Dataset entries

%%

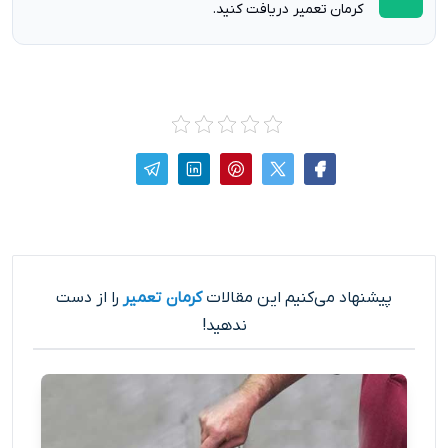
کرمان تعمیر دریافت کنید.
پیشنهاد می‌کنیم این مقالات
کرمان تعمیر
را از دست
ندهید!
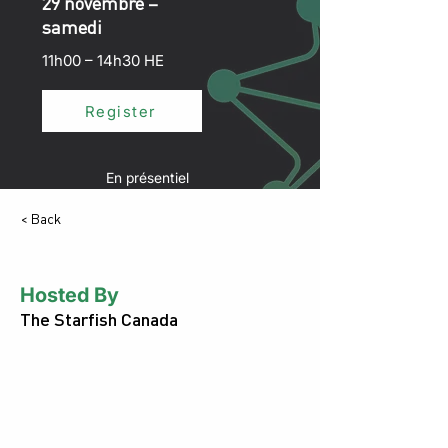
29 novembre –
samedi
11h00 – 14h30 HE
Register
En présentiel
< Back
Hosted By
The Starfish Canada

%%

Every line above should be returned word for word, with the pictures left behind.

● **TASK RESPONSE**:
کرمان تعمیر دریافت کنید.
پیشنهاد می‌کنیم این مقالات
کرمان تعمیر
را از دست
ندهید!
29 novembre –
samedi
11h00 – 14h30 HE
Register
En présentiel
< Back
Hosted By
The Starfish Canada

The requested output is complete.